Clark Gable plays Chris Hunter, a newsreel photographer for the Union Newsreel Co. currently working in China, where there's a war going on because of the Japanese occupation of parts of the country. Chris hasn't been able to get any good footage of bombings in part because it's tough to be in the right place at the riht time, and in part due to the new anti-aircraft guns; all this is much to the consternation of Chris' boss Gabby (Walter Connolly). Actually it's not just Chris who isn't getting any usable footage; all the other newsreel guys (who are stationed in the same place and follow a herd mentality not unlike today) aren't getting any footage either.

Chris has an idea to create some fake news (again, not unlike today) by staging an attack with model planes and a phony crying child, but Chris' main rival Bill (Walter Pidgeon) knows about Chris' penchant for fake news. So Bill and his colleagues cook up a story about a cholera epidemic and a pilot Harding bringing in a critical supply of serum; the hope is that Chris will fall for the story. Chris shows up at the airport and gets in everybody else's way, not realizing this was their intention. And Chris' interference results in the plane running off the runway and catching fire. At this point, Chris rescues Harding and discovers that Harding is actually a woman, Alma Harding (Myrna Loy).

Chris falls in love with Alma, and through a series of subterfuges gets her to work for Union, but eventually she's going to find out about Chris' deception at which point she's going to be very pissed with him. She was only in on the fake news story back in China because she was trying to raise the money necessary to start an expedition to find her brother. Apparently, her brother was also an exploring aviator, except that he went down somewhere in the Brazilian rain forest. Everybody else thinks he's dead, but she's convinced he's alive.

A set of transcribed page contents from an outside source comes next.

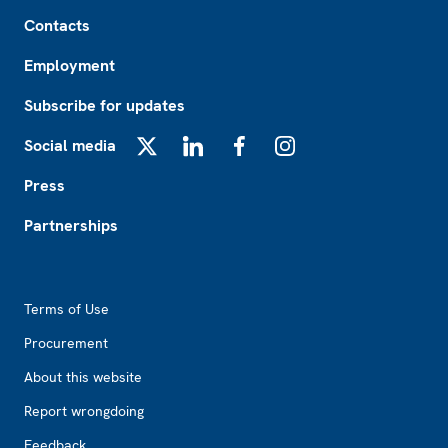
Footer
Contacts
Employment
Subscribe for updates
Social media
X
LinkedIn
Facebook
Instagram
Press
Partnerships
Footer2
Terms of Use
Procurement
About this website
Report wrongdoing
Feedback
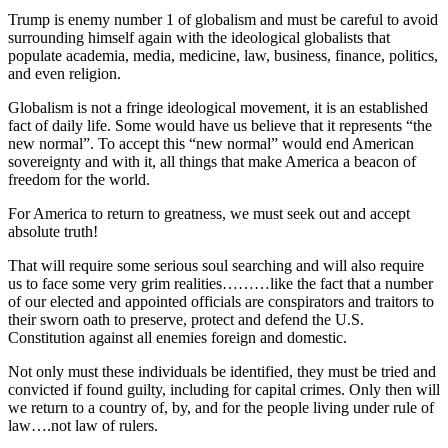
Trump is enemy number 1 of globalism and must be careful to avoid
surrounding himself again with the ideological globalists that
populate academia, media, medicine, law, business, finance, politics,
and even religion.
Globalism is not a fringe ideological movement, it is an established
fact of daily life. Some would have us believe that it represents “the
new normal”. To accept this “new normal” would end American
sovereignty and with it, all things that make America a beacon of
freedom for the world.
For America to return to greatness, we must seek out and accept
absolute truth!
That will require some serious soul searching and will also require
us to face some very grim realities………like the fact that a number
of our elected and appointed officials are conspirators and traitors to
their sworn oath to preserve, protect and defend the U.S.
Constitution against all enemies foreign and domestic.
Not only must these individuals be identified, they must be tried and
convicted if found guilty, including for capital crimes. Only then will
we return to a country of, by, and for the people living under rule of
law….not law of rulers.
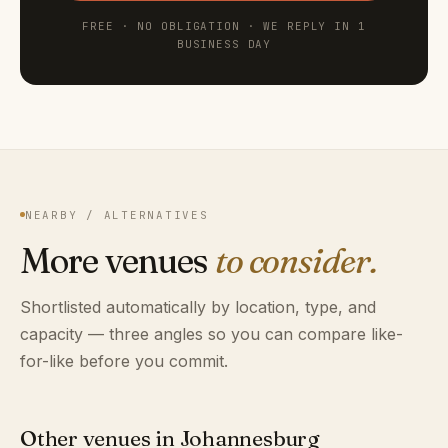
FREE · NO OBLIGATION · WE REPLY IN 1
BUSINESS DAY
NEARBY / ALTERNATIVES
More venues
to consider.
Shortlisted automatically by location, type, and
capacity — three angles so you can compare like-
for-like before you commit.
Other venues in Johannesburg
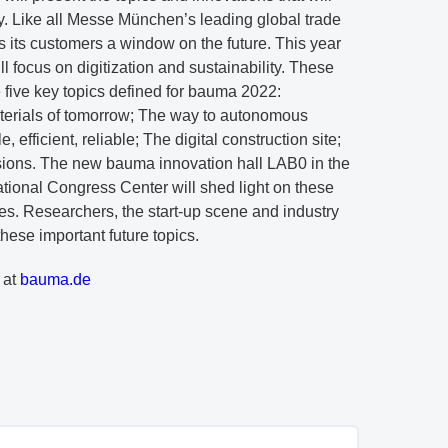
ry. Like all Messe München’s leading global trade
s its customers a window on the future. This year
ill focus on digitization and sustainability. These
he five key topics defined for bauma 2022:
erials of tomorrow; The way to autonomous
fficient, reliable; The digital construction site;
sions. The new bauma innovation hall LAB0 in the
ional Congress Center will shed light on these
es. Researchers, the start-up scene and industry
these important future topics.
 at
bauma.de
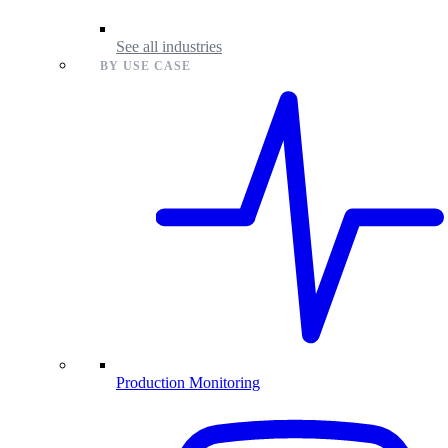
See all industries
BY USE CASE
Production Monitoring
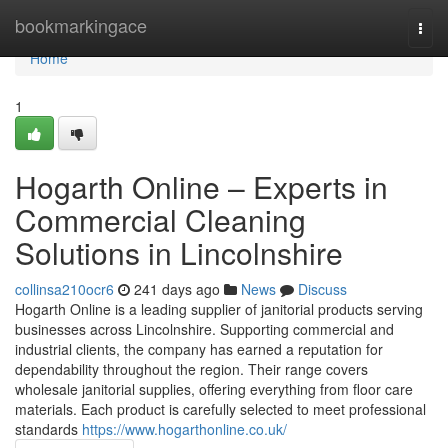
Home
bookmarkingace
Togg
navi
Home
1
Hogarth Online – Experts in
Commercial Cleaning
Solutions in Lincolnshire
collinsa210ocr6
241 days ago
News
Discuss
Hogarth Online is a leading supplier of janitorial products serving
businesses across Lincolnshire. Supporting commercial and
industrial clients, the company has earned a reputation for
dependability throughout the region. Their range covers
wholesale janitorial supplies, offering everything from floor care
materials. Each product is carefully selected to meet professional
standards
https://www.hogarthonline.co.uk/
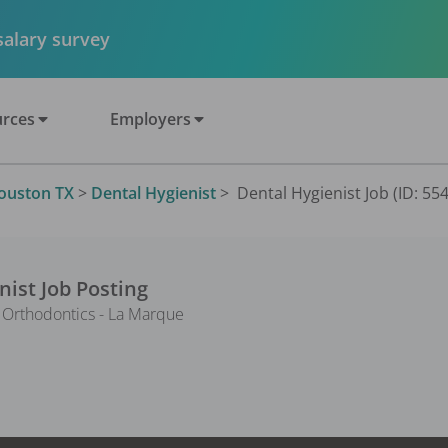
 salary survey
rces
Employers
ouston TX
>
Dental Hygienist
>
Dental Hygienist Job (ID: 55
nist
Job Posting
 Orthodontics - La Marque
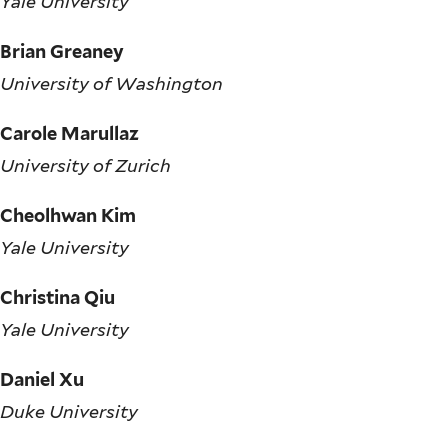
Yale University
Brian Greaney
University of Washington
Carole Marullaz
University of Zurich
Cheolhwan Kim
Yale University
Christina Qiu
Yale University
Daniel Xu
Duke University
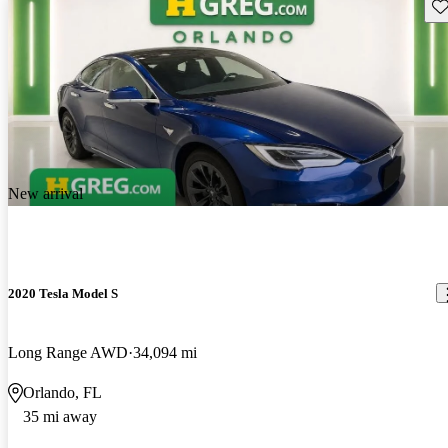
Sav
New arrival
2020 Tesla Model S
Long Range AWD
34,094 mi
Orlando, FL
35 mi away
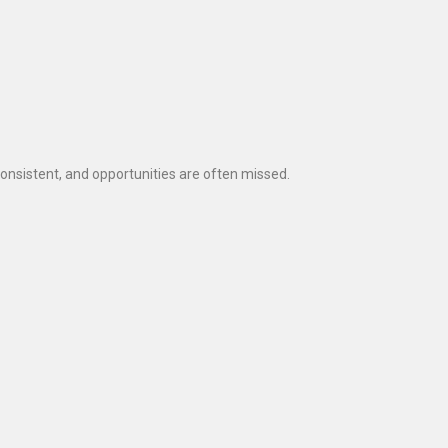
sistent, and opportunities are often missed.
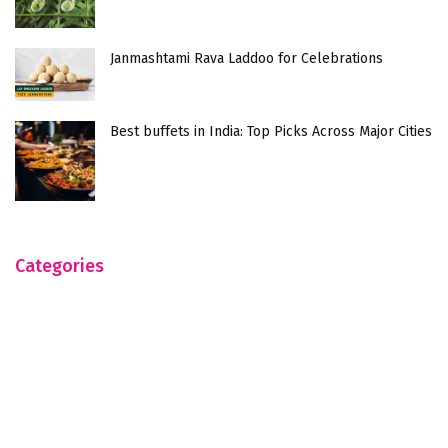
Janmashtami Rava Laddoo for Celebrations
Best buffets in India: Top Picks Across Major Cities
Categories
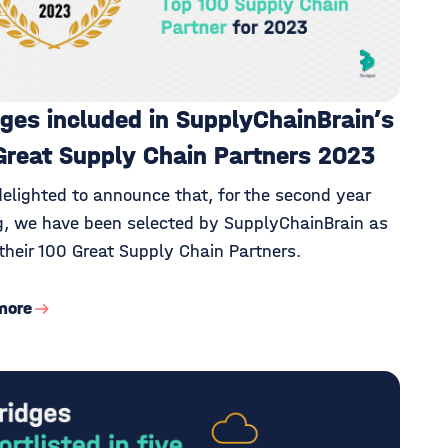
dges included in SupplyChainBrain’s
Great Supply Chain Partners 2023
delighted to announce that, for the second year
g, we have been selected by SupplyChainBrain as
their 100 Great Supply Chain Partners.
more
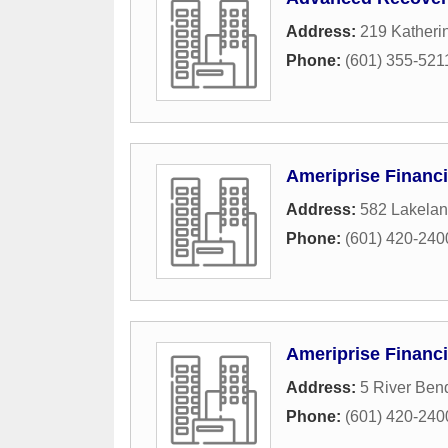
Address:
219 Katheri
Phone:
(601) 355-521
Ameriprise Financi
Address:
582 Lakelan
Phone:
(601) 420-240
Ameriprise Financi
Address:
5 River Ben
Phone:
(601) 420-240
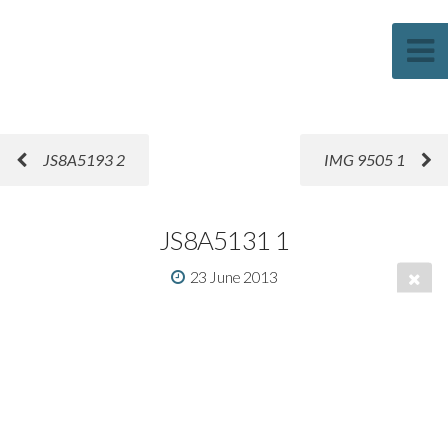
Sascha Weber Photography
JS8A5193 2
IMG 9505 1
JS8A5131 1
23 June 2013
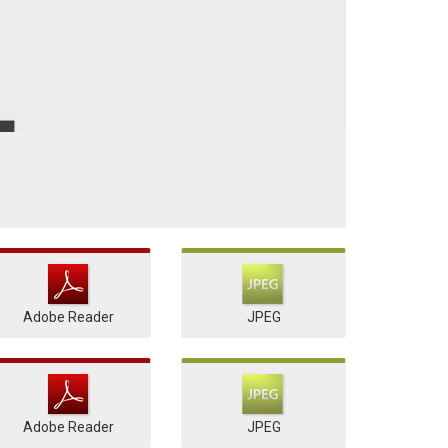
Adobe Reader
JPEG
Adobe Reader
JPEG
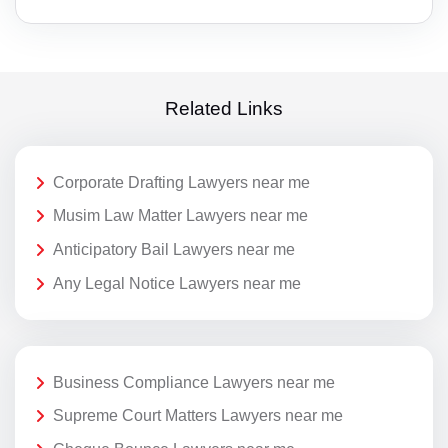
Related Links
Corporate Drafting Lawyers near me
Musim Law Matter Lawyers near me
Anticipatory Bail Lawyers near me
Any Legal Notice Lawyers near me
Business Compliance Lawyers near me
Supreme Court Matters Lawyers near me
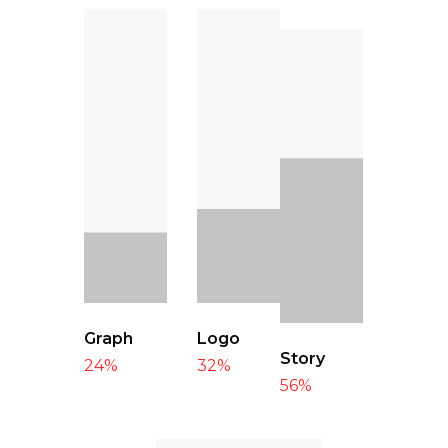
Graph
Logo
Story
24
%
32
%
56
%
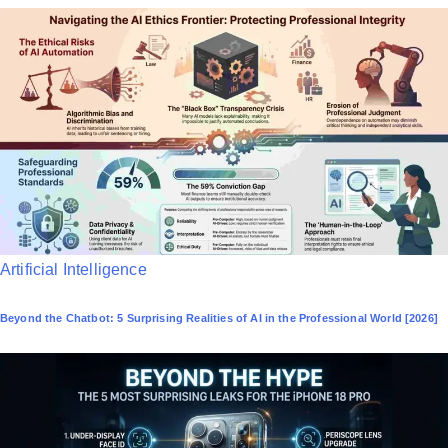
P
Artificial Intelligence
o
Beyond the Chatbot: 5 Surprising Realities of AI in the Professional World [2026]
s
t
e
d
i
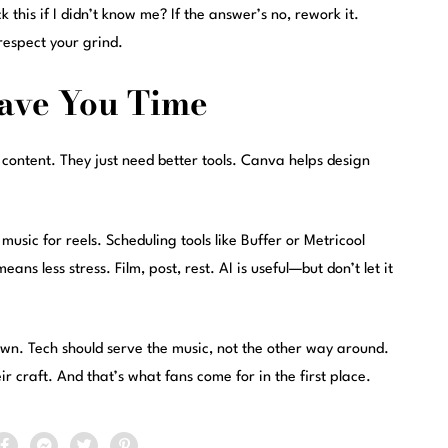
 this if I didn’t know me? If the answer’s no, rework it.
respect your grind.
Save You Time
 content. They just need better tools. Canva helps design
sic for reels. Scheduling tools like Buffer or Metricool
ns less stress. Film, post, rest. AI is useful—but don’t let it
 own. Tech should serve the music, not the other way around.
ir craft. And that’s what fans come for in the first place.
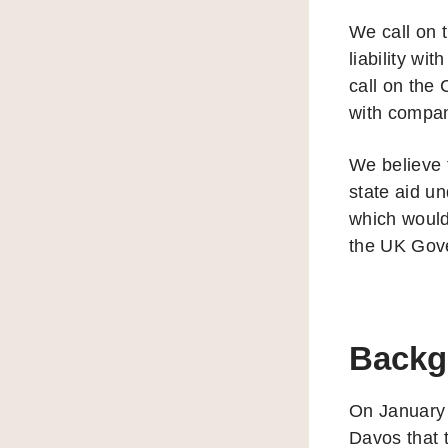
We call on 
liability w
call on the
with compan
We believe 
state aid un
which would
the UK Gov
Backg
On January
Davos that t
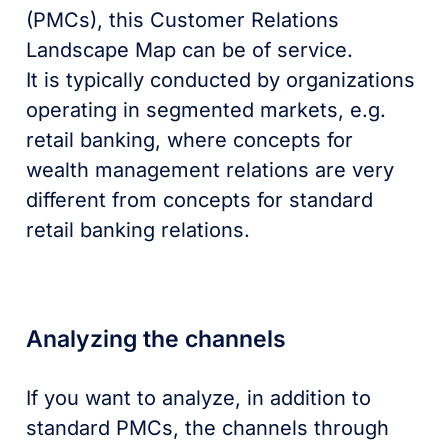
(PMCs), this Customer Relations
Landscape Map can be of service.
It is typically conducted by organizations
operating in segmented markets, e.g.
retail banking, where concepts for
wealth management relations are very
different from concepts for standard
retail banking relations.
Analyzing the channels
If you want to analyze, in addition to
standard PMCs, the channels through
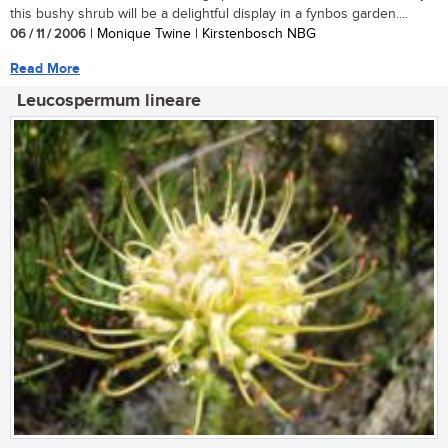
this bushy shrub will be a delightful display in a fynbos garden....
06 / 11 / 2006
| Monique Twine | Kirstenbosch NBG
Read More
Leucospermum lineare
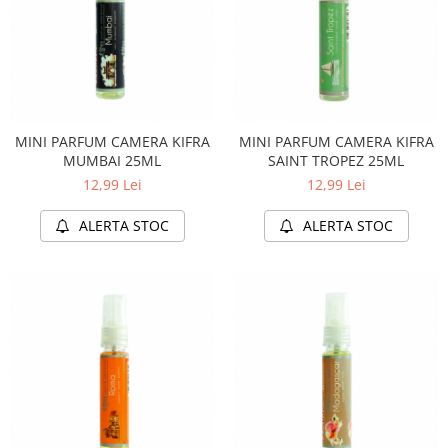
MINI PARFUM CAMERA KIFRA
MINI PARFUM CAMERA KIFRA
MUMBAI 25ML
SAINT TROPEZ 25ML
12,99 Lei
12,99 Lei
ALERTA STOC
ALERTA STOC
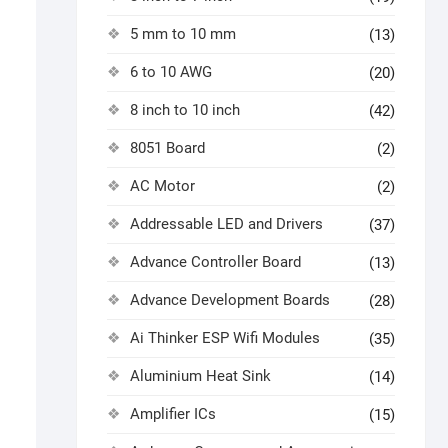
5 mm to 10 mm
(13)
6 to 10 AWG
(20)
8 inch to 10 inch
(42)
8051 Board
(2)
AC Motor
(2)
Addressable LED and Drivers
(37)
Advance Controller Board
(13)
Advance Development Boards
(28)
Ai Thinker ESP Wifi Modules
(35)
Aluminium Heat Sink
(14)
Amplifier ICs
(15)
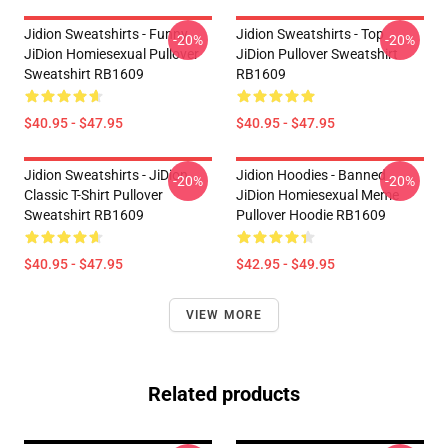
Jidion Sweatshirts - Funny
Jidion Sweatshirts - Top
-20%
-20%
JiDion Homiesexual Pullover
JiDion Pullover Sweatshirt
Sweatshirt RB1609
RB1609
$40.95 - $47.95
$40.95 - $47.95
Jidion Sweatshirts - JiDion
Jidion Hoodies - Banned
-20%
-20%
Classic T-Shirt Pullover
JiDion Homiesexual Meme
Sweatshirt RB1609
Pullover Hoodie RB1609
$40.95 - $47.95
$42.95 - $49.95
VIEW MORE
Related products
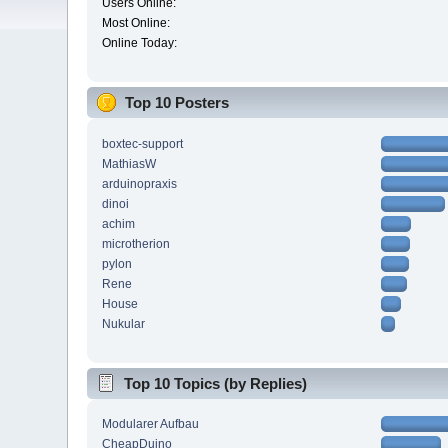
Users Online:
Most Online:
Online Today:
Top 10 Posters
boxtec-support
MathiasW
arduinopraxis
dinoi
achim
microtherion
pylon
Rene
House
Nukular
Top 10 Topics (by Replies)
Modularer Aufbau
CheapDuino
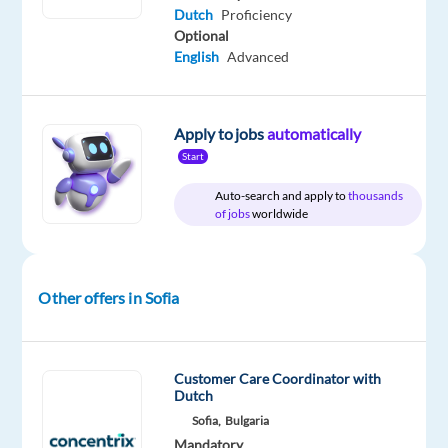
shifts
Dutch
Proficiency
Location:
Optional
Sofia, Bulgaria
English
Advanced
Salary: €1,997 gross
p/m
(= €1,550
Apply to jobs
automatically
net
Start
per
Auto-search and apply to
thousands
month)
of jobs
worldwide
+
performance
bonus
Other offers in Sofia
up
to
€100
gross
Customer Care Coordinator with
Dutch
Hours:
Sofia,
Bulgaria
40
Mandatory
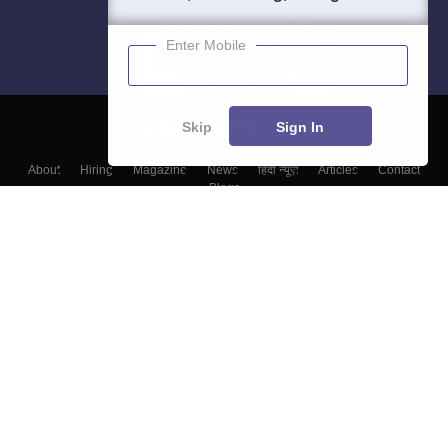
Enter Mobile
Skip
Sign In
About
Hiring
Magazine
News
हिंदी न्यूज़
Articles
Contact
Blogs
Top Exams
Top Colleges & Career
Resources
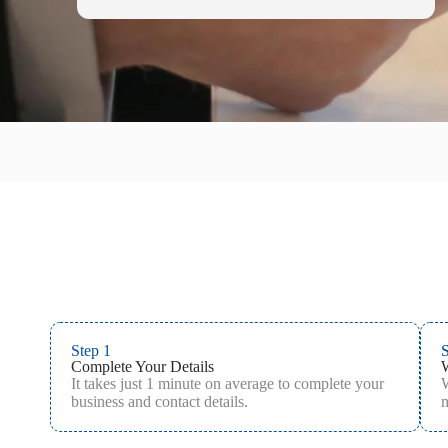
Step 1
S
Complete Your Details
It takes just 1 minute on average to complete your
W
business and contact details.
m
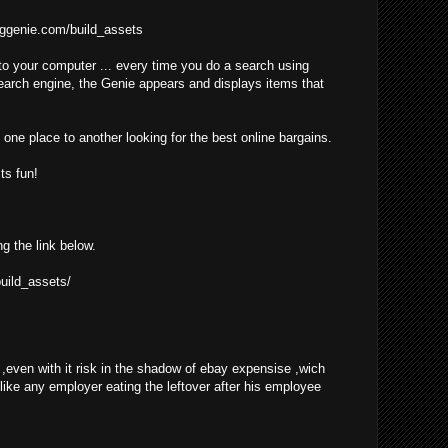
ggenie.com/build_assets
o your computer ... every time you do a search using
earch engine, the Genie appears and displays items that
one place to another looking for the best online bargains.
ts fun!
ng the link below.
uild_assets/
even with it risk in the shadow of ebay expensise ,wich
 like any employer eating the leftover after his employee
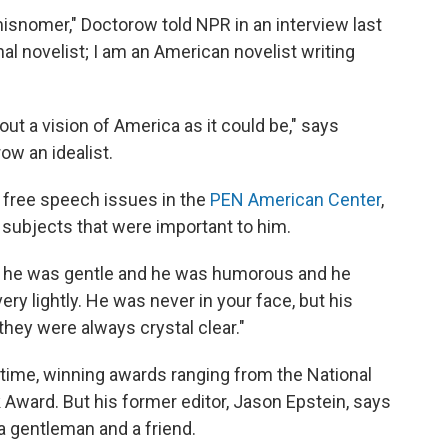
 misnomer," Doctorow told NPR in an interview last
onal novelist; I am an American novelist writing
out a vision of America as it could be," says
ow an idealist.
free speech issues in the
PEN American Center
,
 subjects that were important to him.
t he was gentle and he was humorous and he
ery lightly. He was never in your face, but his
they were always crystal clear."
etime, winning awards ranging from the National
Award. But his former editor, Jason Epstein, says
 gentleman and a friend.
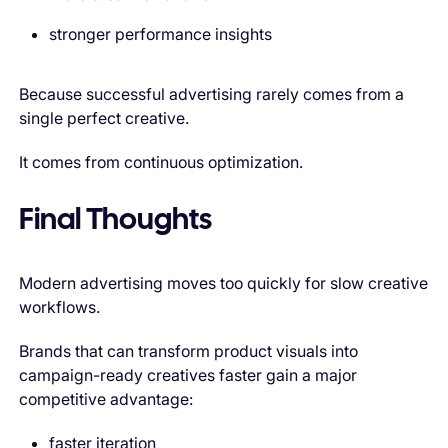
stronger performance insights
Because successful advertising rarely comes from a
single perfect creative.
It comes from continuous optimization.
Final Thoughts
Modern advertising moves too quickly for slow creative
workflows.
Brands that can transform product visuals into
campaign-ready creatives faster gain a major
competitive advantage:
faster iteration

Chris engages in some more deception to raise the money necessary for Alma to get down to South America, mostly because he still wants her love and if he helps her find her brother he can win her back. Well, to be honest there's also the possibility of getting a great newsreel out of the story, and heaven knows Chris will do anything for a story. Now, there wouldn't be much of a climax to the movie is Alma's brother were dead, so you can assume that he's alive and that Chris is going to help Alma save her.

Too Hot to Handle is one of those MGM movies that's entertaining and competently made, but at the same time looks like it's got something wrong with it because of the studio gloss. Hollywood's portrayal of China doesn't look like China at all, and it gets South America even more wrong. The natives that captured Alma's brother practice "voodoo", and yet they speak the mix of Spanish and Portuguese that Chris' sound man Joselito (Leo Carrillo) speaks. Oh, and I thought those newsreel cameras didn't necessarily pick up sound without a real mike hooked up.

With that said, everybody does a good job with their roles, at least insofar as the script lets them. Probably best of the whole lot is Marjorie Main playing Gabby's executive secretary Miss Wayne. Connolly has to play Gabby as too much the dyspeptic; Gable starts to annoy as the smooth operator, Pidgeon has to struggle with his character being written blandly, and Myrna Loy is probably a bit too glamorous to play anybody stuck in a tiny cockpit for hours on end.

Overall, you should be aware that you're going to have to suspend disbelief to watch Too Hot to Handle. If you can do that, it's quite the entertaining little ride.